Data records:
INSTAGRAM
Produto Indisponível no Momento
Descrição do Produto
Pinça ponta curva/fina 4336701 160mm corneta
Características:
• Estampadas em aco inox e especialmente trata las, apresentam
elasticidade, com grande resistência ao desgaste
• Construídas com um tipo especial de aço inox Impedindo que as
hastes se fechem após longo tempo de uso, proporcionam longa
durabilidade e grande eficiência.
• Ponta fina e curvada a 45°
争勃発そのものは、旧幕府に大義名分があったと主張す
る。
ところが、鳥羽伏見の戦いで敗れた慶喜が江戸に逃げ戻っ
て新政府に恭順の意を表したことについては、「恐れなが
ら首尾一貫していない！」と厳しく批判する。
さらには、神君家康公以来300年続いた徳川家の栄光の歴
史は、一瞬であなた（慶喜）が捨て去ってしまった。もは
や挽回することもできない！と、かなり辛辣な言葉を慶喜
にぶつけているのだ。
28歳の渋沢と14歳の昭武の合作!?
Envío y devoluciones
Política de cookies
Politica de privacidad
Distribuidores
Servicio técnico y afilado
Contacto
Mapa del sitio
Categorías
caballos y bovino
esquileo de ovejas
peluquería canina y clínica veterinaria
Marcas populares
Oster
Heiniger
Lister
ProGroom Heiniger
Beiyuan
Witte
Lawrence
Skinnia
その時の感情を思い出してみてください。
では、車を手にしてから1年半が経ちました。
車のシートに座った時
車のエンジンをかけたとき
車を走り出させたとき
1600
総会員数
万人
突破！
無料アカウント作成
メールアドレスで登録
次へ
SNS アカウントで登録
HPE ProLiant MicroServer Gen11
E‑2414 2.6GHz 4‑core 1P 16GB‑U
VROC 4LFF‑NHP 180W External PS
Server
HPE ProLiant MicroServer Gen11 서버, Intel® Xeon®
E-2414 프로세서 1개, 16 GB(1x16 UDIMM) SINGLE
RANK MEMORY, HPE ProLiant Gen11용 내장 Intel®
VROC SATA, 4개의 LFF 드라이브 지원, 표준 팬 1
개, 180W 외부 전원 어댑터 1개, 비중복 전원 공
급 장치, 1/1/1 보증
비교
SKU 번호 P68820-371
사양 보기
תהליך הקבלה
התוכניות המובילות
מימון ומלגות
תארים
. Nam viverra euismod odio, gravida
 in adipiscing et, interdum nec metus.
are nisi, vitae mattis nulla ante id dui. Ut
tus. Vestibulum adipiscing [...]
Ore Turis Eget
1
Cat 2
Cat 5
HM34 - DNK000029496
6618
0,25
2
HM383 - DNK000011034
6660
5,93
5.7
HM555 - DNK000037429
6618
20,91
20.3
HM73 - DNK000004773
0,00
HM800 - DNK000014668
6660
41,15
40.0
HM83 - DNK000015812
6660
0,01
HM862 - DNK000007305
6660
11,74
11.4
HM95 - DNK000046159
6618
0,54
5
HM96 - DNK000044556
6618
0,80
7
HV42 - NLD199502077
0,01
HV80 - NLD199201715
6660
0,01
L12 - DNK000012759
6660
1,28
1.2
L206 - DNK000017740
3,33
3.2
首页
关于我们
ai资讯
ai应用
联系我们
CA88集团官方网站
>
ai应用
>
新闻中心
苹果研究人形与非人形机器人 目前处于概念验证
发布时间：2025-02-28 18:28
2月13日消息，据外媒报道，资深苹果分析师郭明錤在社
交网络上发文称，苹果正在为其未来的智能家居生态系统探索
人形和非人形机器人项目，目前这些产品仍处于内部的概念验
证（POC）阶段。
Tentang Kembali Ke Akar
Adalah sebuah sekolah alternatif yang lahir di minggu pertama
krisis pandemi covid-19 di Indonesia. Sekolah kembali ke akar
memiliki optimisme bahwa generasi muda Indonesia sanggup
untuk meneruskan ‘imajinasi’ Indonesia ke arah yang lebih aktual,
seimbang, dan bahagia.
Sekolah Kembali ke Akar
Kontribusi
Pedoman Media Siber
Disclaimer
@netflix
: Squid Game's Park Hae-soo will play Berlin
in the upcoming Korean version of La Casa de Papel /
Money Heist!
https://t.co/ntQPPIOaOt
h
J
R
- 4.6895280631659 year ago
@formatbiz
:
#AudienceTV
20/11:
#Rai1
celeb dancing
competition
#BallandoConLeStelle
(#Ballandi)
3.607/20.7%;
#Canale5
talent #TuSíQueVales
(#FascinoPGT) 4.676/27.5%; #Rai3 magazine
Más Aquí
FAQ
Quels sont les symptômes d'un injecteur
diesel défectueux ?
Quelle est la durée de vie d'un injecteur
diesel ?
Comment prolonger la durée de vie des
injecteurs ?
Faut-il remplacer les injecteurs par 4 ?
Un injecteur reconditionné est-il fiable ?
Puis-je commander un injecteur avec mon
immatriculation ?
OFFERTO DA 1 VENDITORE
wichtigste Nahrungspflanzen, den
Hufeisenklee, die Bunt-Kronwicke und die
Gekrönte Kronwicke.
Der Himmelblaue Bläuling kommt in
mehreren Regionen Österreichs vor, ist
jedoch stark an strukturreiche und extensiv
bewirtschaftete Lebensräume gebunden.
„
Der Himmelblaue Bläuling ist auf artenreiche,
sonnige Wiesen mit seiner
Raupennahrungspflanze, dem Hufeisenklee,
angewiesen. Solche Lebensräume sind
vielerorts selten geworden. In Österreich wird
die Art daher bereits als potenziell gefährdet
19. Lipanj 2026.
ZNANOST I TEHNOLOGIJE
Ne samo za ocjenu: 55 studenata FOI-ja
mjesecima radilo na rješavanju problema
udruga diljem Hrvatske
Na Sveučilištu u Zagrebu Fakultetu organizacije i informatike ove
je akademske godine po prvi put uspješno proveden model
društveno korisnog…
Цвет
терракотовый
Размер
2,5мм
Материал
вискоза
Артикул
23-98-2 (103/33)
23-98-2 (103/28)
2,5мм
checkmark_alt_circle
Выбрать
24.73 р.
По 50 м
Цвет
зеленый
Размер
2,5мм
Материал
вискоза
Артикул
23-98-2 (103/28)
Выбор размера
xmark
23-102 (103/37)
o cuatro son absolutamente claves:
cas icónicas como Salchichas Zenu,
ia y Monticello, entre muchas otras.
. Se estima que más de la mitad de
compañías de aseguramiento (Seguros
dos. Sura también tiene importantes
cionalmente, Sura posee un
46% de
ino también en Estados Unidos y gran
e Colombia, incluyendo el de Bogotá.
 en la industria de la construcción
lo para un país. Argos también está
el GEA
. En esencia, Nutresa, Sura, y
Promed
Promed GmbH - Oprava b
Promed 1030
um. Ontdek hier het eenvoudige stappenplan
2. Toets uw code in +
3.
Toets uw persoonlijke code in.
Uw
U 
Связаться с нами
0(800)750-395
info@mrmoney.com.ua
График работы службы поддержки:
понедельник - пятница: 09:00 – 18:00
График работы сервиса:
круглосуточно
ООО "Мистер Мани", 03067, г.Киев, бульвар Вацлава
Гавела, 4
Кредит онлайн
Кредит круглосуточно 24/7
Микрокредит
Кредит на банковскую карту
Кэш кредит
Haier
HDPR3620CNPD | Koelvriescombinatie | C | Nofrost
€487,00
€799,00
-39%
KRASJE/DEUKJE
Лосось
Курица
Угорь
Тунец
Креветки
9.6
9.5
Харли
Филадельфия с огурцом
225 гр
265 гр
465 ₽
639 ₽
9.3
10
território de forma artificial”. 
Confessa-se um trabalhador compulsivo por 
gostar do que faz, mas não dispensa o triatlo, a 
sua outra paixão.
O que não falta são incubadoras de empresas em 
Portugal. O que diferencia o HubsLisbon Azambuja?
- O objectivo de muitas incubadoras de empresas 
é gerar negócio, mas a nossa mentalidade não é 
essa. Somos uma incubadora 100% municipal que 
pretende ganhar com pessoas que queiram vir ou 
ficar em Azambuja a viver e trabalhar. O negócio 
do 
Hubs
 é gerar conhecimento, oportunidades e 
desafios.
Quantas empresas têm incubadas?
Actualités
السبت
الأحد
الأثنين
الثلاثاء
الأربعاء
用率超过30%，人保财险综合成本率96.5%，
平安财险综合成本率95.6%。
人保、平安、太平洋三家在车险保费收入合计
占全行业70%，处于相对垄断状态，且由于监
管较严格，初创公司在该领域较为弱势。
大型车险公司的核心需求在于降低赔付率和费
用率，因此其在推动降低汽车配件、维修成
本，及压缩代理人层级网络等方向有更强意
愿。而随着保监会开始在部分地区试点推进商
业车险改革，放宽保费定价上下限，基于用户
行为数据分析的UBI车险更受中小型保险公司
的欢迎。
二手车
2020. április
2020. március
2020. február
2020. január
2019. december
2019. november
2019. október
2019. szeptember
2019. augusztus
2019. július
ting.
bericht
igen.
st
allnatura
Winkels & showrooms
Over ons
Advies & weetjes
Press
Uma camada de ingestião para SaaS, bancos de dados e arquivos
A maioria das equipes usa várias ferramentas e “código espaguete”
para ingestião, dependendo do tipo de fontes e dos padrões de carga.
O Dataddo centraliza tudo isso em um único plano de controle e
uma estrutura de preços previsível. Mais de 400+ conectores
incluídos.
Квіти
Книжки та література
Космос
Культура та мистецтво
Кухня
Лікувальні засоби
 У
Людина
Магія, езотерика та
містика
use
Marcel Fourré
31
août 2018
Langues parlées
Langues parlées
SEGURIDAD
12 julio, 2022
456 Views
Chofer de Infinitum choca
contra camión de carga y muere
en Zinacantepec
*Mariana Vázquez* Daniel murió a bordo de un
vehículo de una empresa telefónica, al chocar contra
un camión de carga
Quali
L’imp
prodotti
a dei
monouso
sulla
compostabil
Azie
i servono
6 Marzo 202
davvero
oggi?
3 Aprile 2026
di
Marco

● INSTRUCTIONS FOR THE TASK: Copy out, word for word, the part of the entries above that begins at the line with "Der Himmelblaue Bläuling kommt in" and ends at the line with "cas icónicas como", including both.

● SOLVED PROBLEM:
Der Himmelblaue Bläuling kommt in
mehreren Regionen Österreichs vor, ist
jedoch stark an strukturreiche und extensiv
bewirtschaftete Lebensräume gebunden.
„
Der Himmelblaue Bläuling ist auf artenreiche,
sonnige Wiesen mit seiner
Raupennahrungspflanze, dem Hufeisenklee,
angewiesen. Solche Lebensräume sind
vielerorts selten geworden. In Österreich wird
die Art daher bereits als potenziell gefährdet
19. Lipanj 2026.
ZNANOST I TEHNOLOGIJE
Ne samo za ocjenu: 55 studenata FOI-ja
mjesecima radilo na rješavanju problema
udruga diljem Hrvatske
Na Sveučilištu u Zagrebu Fakultetu organizacije i informatike ove
je akademske godine po prvi put uspješno proveden model
društveno korisnog…
Цвет
терракотовый
Размер
2,5мм
Материал
вискоза
Артикул
23-98-2 (103/33)
23-98-2 (103/28)
2,5мм
checkmark_alt_circle
Выбрать
24.73 р.
По 50 м
Цвет
зеленый
Размер
2,5мм
Материал
вискоза
Артикул
23-98-2 (103/28)
Выбор размера
xmark
23-102 (103/37)
o cuatro son absolutamente claves:
cas icónicas como Salchichas Zenu,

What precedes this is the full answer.